English theatres and music halls picked up on the comedy, the stock characters and the flamboyant action, and added music songs, fairytales and the convention of cross-dressing since the Victorians wouldn’t allow public displays of women’s legs, but women could play a trouser role. Hence the role of Steamy Sarah and Dick Whittington are played by Mustard and Sales respectively.
Dick Whittington (played by Ashlee Sales) singing on opening night. — Lauren Collins photo
Before the play, the audience is instructed to “boo” or cheer at certain parts or when the audience encourages them. The audience participation was there, for sure, but somewhere along the way that got lost in translation, and audience members were booing or yelling too soon or too much.
One of the things the audience is supposed to yell, is “Go water the wose!” after Idle Jack (played by Scott Murray) yawns. However most of the audience, kids and adults alike, were shouting over Idle Jack before the line was even over.
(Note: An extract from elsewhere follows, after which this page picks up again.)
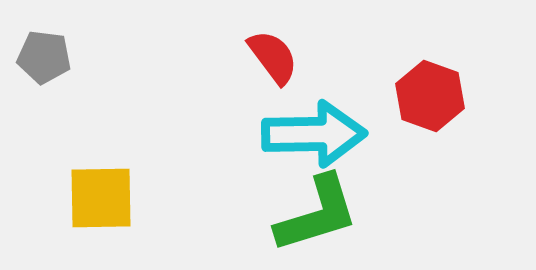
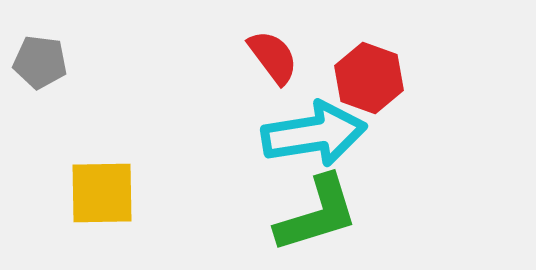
gray pentagon: moved 4 px left, 5 px down
red hexagon: moved 61 px left, 18 px up
cyan arrow: rotated 8 degrees counterclockwise
yellow square: moved 1 px right, 5 px up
Idle Jack told the audience, with a laugh, that if they kept doing that, we’d be there all night. After a while, he just gave up.
The same goes for booing the Queen Rat (played by Helen Hill-Tout). Many of her lines were lost to the audience’s yells.
While some of the jokes were geared toward the adults, Dick Whittington is definitely a family affair with plenty of songs, dancing and loveable characters.
For a large cast, that was relatively new to the ECHO Players stage, the actors did well remembering their lines and choreography.
Dick Whittington is playing at the Village Theatre (110 W. Second Ave., Qualicum Beach) until Dec. 31.